Rare details have emerged about how China’s People’s Liberation Army (PLA) is helping residents of remote villages in building and maintaining infrastructure near the Line of Actual Control (LAC) with India as it pushes to develop dual-use habitats along the disputed border.
As part of its efforts to fuse civilian-military resources, the PLA has even deployed army cooks to teach local Tibetans how to make popular “Chinese dishes” in a village close to the India border.
The focus of a spot report in an official military portal this week was on Yumai, China’s last big border village, only kilometres away from the Upper Subansiri district in Arunachal Pradesh.
Yumai, in Longzi county, is located in Tibet Autonomous Region’s (TAR) Shannan area, which borders India and Bhutan – it is considered China’s first “xiaokang” or “well-off village”.
It made headlines in China in 2017 when President Xi Jinping wrote a brief letter to a family of Tibetan herders saying he hoped they “will motivate more herders to set down roots in the border area like galsang flowers, and become guardians of Chinese territory”.
The village, home to a single family until a few decades ago, is said to have dozens of families now.
“In recent years, Yumai has inaugurated an asphalt road, and in quick succession built schools, health centres, police stations and other public service institutions and units, and more and more people have moved here,” the military portal news report said.
The report did not mention the village population or why “more and more” people were moving to the remote location.
An August 2021 news report in the state-run China Daily newspaper, however, said the village then had 200 residents.
“The ‘three-person township’ expanded into a place that saw 20 residents in 1999 and 30 in 2009. Currently, it is recognised as a relatively well-off and beautiful place with more than 200 residents from 67 families. Villagers now take turns patrolling the border,” the China Daily report said.
Residents have opened at least “five homestays” with the help of personnel from the Tibet Military Region, part of the Western Theatre Command, which oversees the entire length of the Sino-India disputed border.
The rooms have televisions, oxygen generators and wifi.
The PLA has deployed military cooks to teach hotel owners how to make Chinese cuisine, the report said.
Hotel owners said until recently they did not know how to make Chinese dishes like “twice-cooked pork” and “diced spicy chicken” for tourists from the rest of the country. They do now, the report added.
Military doctors are dispatched twice a week to the village and soldiers on patrolling duty in the area have been instructed to call on the elderly.
The aim is clear – build a rapport with local Tibetans. “In Yumai, the military and civilians are one family,” the report said, quoting an officer as saying that a new chapter of deep friendship between the military and the civilians will be built.
Several villages have come up in the tri-junction between India, Bhutan and China, and a new village is said to have come up close to Longju, near Arunachal Pradesh, which witnessed the first clash between India and China in 1959, India-based Tibet expert Claude Arpi had told HT earlier.
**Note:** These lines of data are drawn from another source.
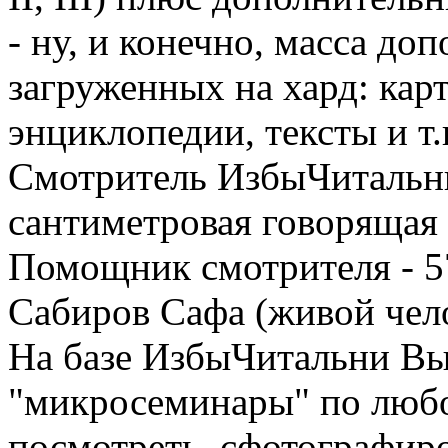
- ну, и конечно, масса д
загруженных на хард: кар
энциклопедии, тексты и т.
Смотритель ИзбыЧитальни
сантиметровая говорящая 
Помощник смотрителя - 5
Сабиров Сафа (живой чело
На базе ИзбыЧитальни Вы
"микросеминары" по любо
посмотреть, сфотографир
The Chinese foreign ministry issued a strong statement last year when Indian media reports said it had built villages on the Indian side of the LAC, close to Yumai village.
“China’s normal construction on its own territory is entirely a matter of sovereignty,” the ministry had said in January, 2021, when asked about the new village.
Last October, China passed a new law to strengthen land border protection amid the ongoing military tension along the disputed boundary with India, firming up the military-civilian role in defending the country’s borders.
The legislation, the first such law since new China was formed in 1949, formalised combining the military defence of China’s land borders with improving social and economic development in border areas.
It strengthened the PLA’s policy to work closely with civilians staying in border areas – for example, Tibetan villagers living along the border with India, Bhutan and Nepal – to work as the first line of defence.